Yes, they may say that. However, Home Depot is not the one that is determining what technology the issuers use. Most issuers are using Chip&Signature. Home Depot may support Chip and Pin, but if your bank doesn't use Chip&Pin, the fact that Home Depot supports it is worthless to you.
I'm pretty sure the merchant equipment is going to support either chip&signature or chip&pin, seeing as we already have signatures for credit card, and PINs for debit card transactions. The difference will be up to the card issuers. And I for one hate digital "esignatures" talk about all kinds of fraud waiting to happen with that bullcrap. I want to use either PIN or ink on paper signature. Make me use a screen to sign my name, and I'm signing it mickey mouse.
while I don't condone blind commenting like you described, I have encountered threads with titles such that they conveyed the entire article accurately enough to comment on from just the title alone, so I can understand that with certain topics.
It will be interesting to see if any Paypal account compromises can be attributed to this breach.

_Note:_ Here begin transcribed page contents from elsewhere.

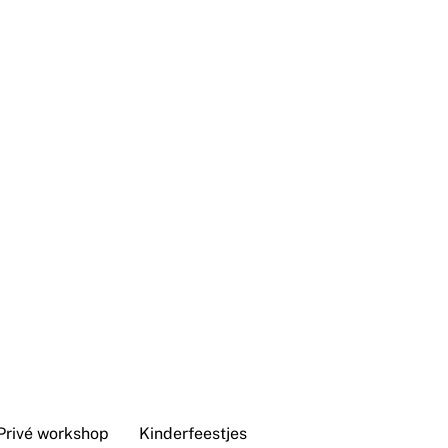
Privé workshop
Kinderfeestjes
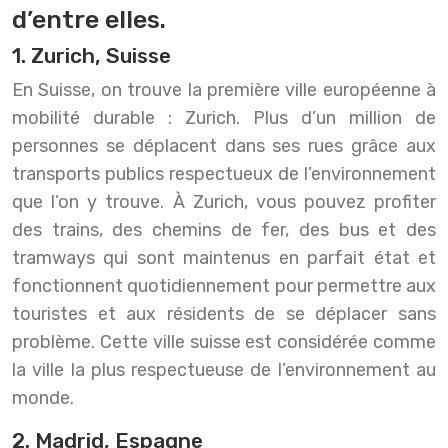
d’entre elles.
1. Zurich, Suisse
En Suisse, on trouve la première ville européenne à
mobilité durable : Zurich. Plus d’un million de
personnes se déplacent dans ses rues grâce aux
transports publics respectueux de l’environnement
que l’on y trouve. À Zurich, vous pouvez profiter
des trains, des chemins de fer, des bus et des
tramways qui sont maintenus en parfait état et
fonctionnent quotidiennement pour permettre aux
touristes et aux résidents de se déplacer sans
problème. Cette ville suisse est considérée comme
la ville la plus respectueuse de l’environnement au
monde.
2. Madrid, Espagne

From what I've read, this type of malware typically scrapes the memory of processes on the POS, looking specifically for what appears to be track data, and which passes a Luhn check.
(2) Use BillGuard https://www.billguard.com/
(3) Review your transactions every week or so via a personal finance tool (I use https://www.mint.com/)
I don't particularly care if my payment credentials are compromised as it's highly unlikely a fraudulent charge would go unnoticed by me just using the advice above. It's quick, easy to set up, and stuff you really ought to be tracking anyway.